**Listed entries:**
►
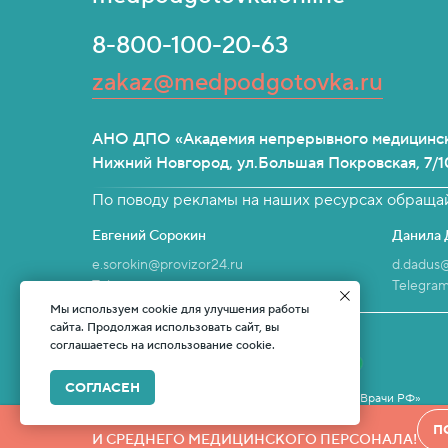
8-800-100-20-63
zakaz@medpodgotovka.ru
АНО ДПО «Академия непрерывного медицинск
Нижний Новгород, ул.Большая Покровская, 7/1
По поводу рекламы на наших ресурсах обращай
Евгений Сорокин
Данила 
e.sorokin@provizor24.ru
d.dadus
Telegram
Telegra
Мы используем cookie для улучшения работы
Наши партнеры:
сайта. Продолжая использовать сайт, вы
соглашаетесь на использование cookie.
СОГЛАСЕН
Профессиональное сообщество «Врачи РФ»
Отправляя заявки с этого сайта вы вы принимае
СЕРТИФИКАЦИЯ ВРАЧЕЙ
П
Информация, указанная на сайте, не является п
И СРЕДНЕГО МЕДИЦИНСКОГО ПЕРСОНАЛА!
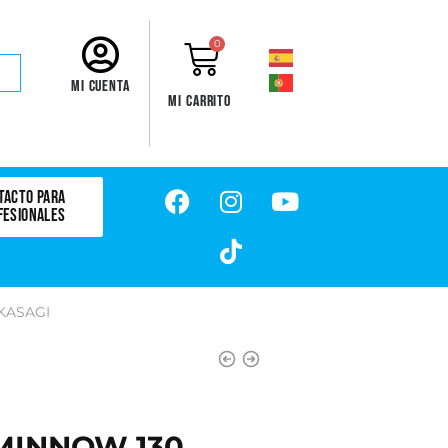
0
Mi cuenta
Mi carrito
TACTO PARA
FESIONALES
KASAGI
MINNOW 130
◄
**What to do:**
With the line containing "Отправляя заявки с этого сайта вы вы принимае" as the first line and the last line of the listing as the final one, reproduce that span exactly, without pictures.

**Response:**
Отправляя заявки с этого сайта вы вы принимае
СЕРТИФИКАЦИЯ ВРАЧЕЙ
П
Информация, указанная на сайте, не является п
И СРЕДНЕГО МЕДИЦИНСКОГО ПЕРСОНАЛА!
0
Mi cuenta
Mi carrito
TACTO PARA
FESIONALES
KASAGI
MINNOW 130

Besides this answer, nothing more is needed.